Poem: Mercy.
As usual this poem will be up for about a day, at most. The reason for this has been explained in earlier posts of me. In this poem i’m not requesting any pity / compassion, for i don’t believe i deserve any. This is my life i’ve allowed people to ruin, and now it’s me that’ll have to rebuild it or in the worst case pull the plug, but i have no intetions of doing that at this point.
Mercy.
Rage, pain, the grasp of desperation.
A stranglehold of the mind, stuck.
Alone fearful, looking up. Looking away.
Struck with the weight, curse of desolation.
Feels like I’m falling, failing.
Love for someone unknown tearing inside.
Clawing a way out, stuck in the walls of my skin
Jailed in the confines of my heart my soul.
Tired from the fights, tears alone at night.
Releasing the pain, agony freed.
Why am I running, the past is long away.
Haunted by memories, broken by dreams.
Cold sweat running down my face.
The gift of hope, is all which for I pray,
Flee, your failures they chase you.
Tired of hating, Damning the world around me.
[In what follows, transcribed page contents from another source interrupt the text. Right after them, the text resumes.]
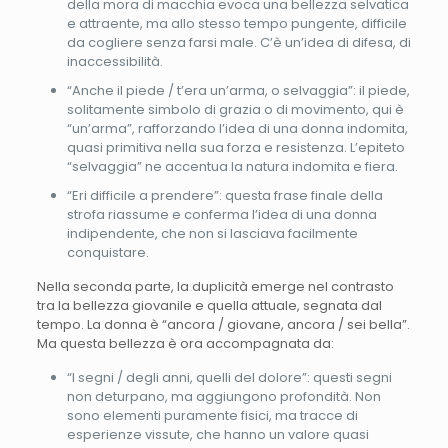
della mora di macchia evoca una bellezza selvatica
e attraente, ma allo stesso tempo pungente, difficile
da cogliere senza farsi male. C’è un’idea di difesa, di
inaccessibilità.
“Anche il piede / t’era un’arma, o selvaggia”: il piede,
solitamente simbolo di grazia o di movimento, qui è
“un’arma”, rafforzando l’idea di una donna indomita,
quasi primitiva nella sua forza e resistenza. L’epiteto
“selvaggia” ne accentua la natura indomita e fiera.
“Eri difficile a prendere”: questa frase finale della
strofa riassume e conferma l’idea di una donna
indipendente, che non si lasciava facilmente
conquistare.
Nella seconda parte, la duplicità emerge nel contrasto
tra la bellezza giovanile e quella attuale, segnata dal
tempo. La donna è “ancora / giovane, ancora / sei bella”.
Ma questa bellezza è ora accompagnata da:
“I segni / degli anni, quelli del dolore”: questi segni
non deturpano, ma aggiungono profondità. Non
sono elementi puramente fisici, ma tracce di
esperienze vissute, che hanno un valore quasi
Blinded to all good, nothing left to keep.
Selfish and full of regrets, lost in thoughts
Do I give in to it all, or fight to be free.
Chains broken, release the fiend.
Not even black, The void as my heart.
A torrent of negativity, blocking me.
Not a wall, but a fortress around self.
Will withering, the rage tears me apart.
Starved of life, heart fallen.
Ugly and alone, in my eyes that burn.
With a past that was wasted now gone.
Years of my life lost to senseless despair.
Silent, I question if the tides will turn.
Silent, I ask myself for mercy.
Legion.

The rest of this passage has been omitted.